In un libro ormai antico, scritto parecchi decenni fa da Christian Norberg Schultz, dal titolo “Genius Loci” (Electa 1976), si sosteneva che, l’esistenza quotidiana di noi esseri umani è fatta da un sottile equilibrio tra “fenomeni” concreti : gente, alberi, cibo, strade, città, foreste, auto, nuvole, ecc.; e “fenomeni” intangibili, come le emozioni. Questo è il “contenuto” della nostra esistenza .
Le cose concrete, spesso sono tra loro interconnesse in maniera complessa e spesso contraddittoria. Una foresta è fatta di alberi e una città è fatta di case, ma è spesso il contrasto tra le due cose a darci un’emozione. Il “paesaggio” è quindi un fenomeno complesso, in cui le emozioni hanno un ruolo indispensabile. Il paesaggio, qualunque esso sia, è una parte indissolubile dell’esperienza umana.
Un paesaggio lo percepiamo nella sua essenza di sommatoria di cose concrete, con la loro sostanza materiale, forma, colore, testura, odore, sonorità.

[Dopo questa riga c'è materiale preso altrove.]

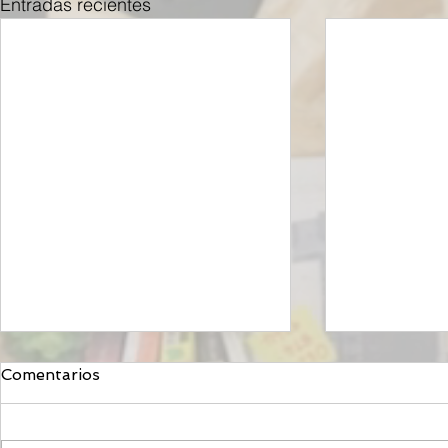
Entradas recientes
Comentarios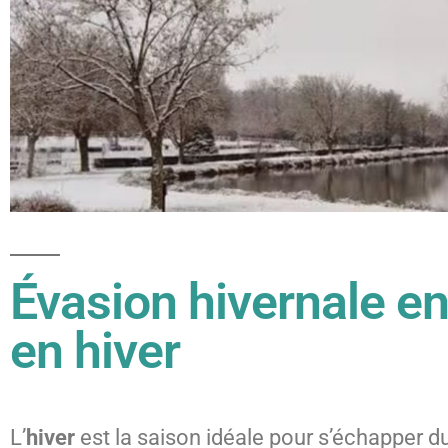
Évasion hivernale en
en hiver
L’
hiver
est la saison idéale pour s’échapper d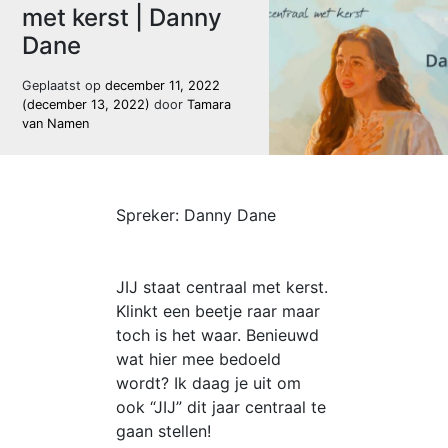
met kerst | Danny
Dane
Geplaatst op
december 11, 2022
(december 13, 2022)
door
Tamara
van Namen
Spreker: Danny Dane
JIJ staat centraal met kerst.
Klinkt een beetje raar maar
toch is het waar. Benieuwd
wat hier mee bedoeld
wordt? Ik daag je uit om
ook “JIJ” dit jaar centraal te
gaan stellen!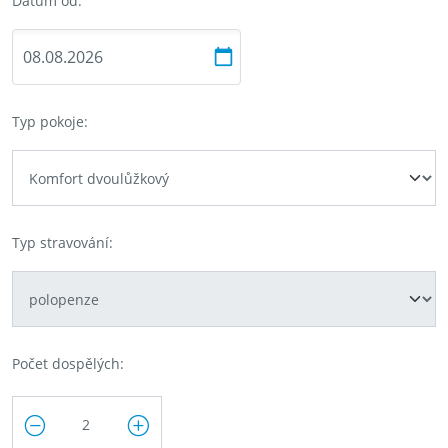
Datum od:
Typ pokoje:
Typ stravování:
Počet dospělých: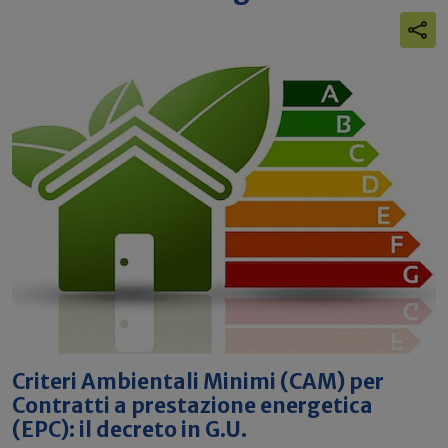
Criteri Ambientali Minimi (CAM) per
Contratti a prestazione energetica
(EPC): il decreto in G.U.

Un paesaggio è quindi un’esperienza totalizzante prettamente di carattere qualitativo, che non può essere ridotta in singole parti. Un paesaggio ha “carattere”, ha “forza”, ha “bellezza”, quando riesce a rimanere intatto nella sua organica unitarietà, pur modificandosi, essendo il paesaggio, per sua natura, una “macchina del tempo”, che conserva il passato e prepara il futuro. O perlomeno così dovrebbe essere inteso. La cultura italiana ed europea ha sempre sentito il bisogno di “fissare” questo patrimonio collettivo, con gli strumenti della letteratura e della pittura.
Spesso quest’emozione, è data proprio dal “contrasto” tra il costruito, limitato nello spazio e la natura circostante, antropizzata con sapienza, è come se si attuasse per strati, la costruzione temporalmente complessa di una Scena meravigliosa, in cui si svolge la nostra vita. Una Scena senza “progetto” e senza “autori” a cui tutti dovremmo dare qualcosa.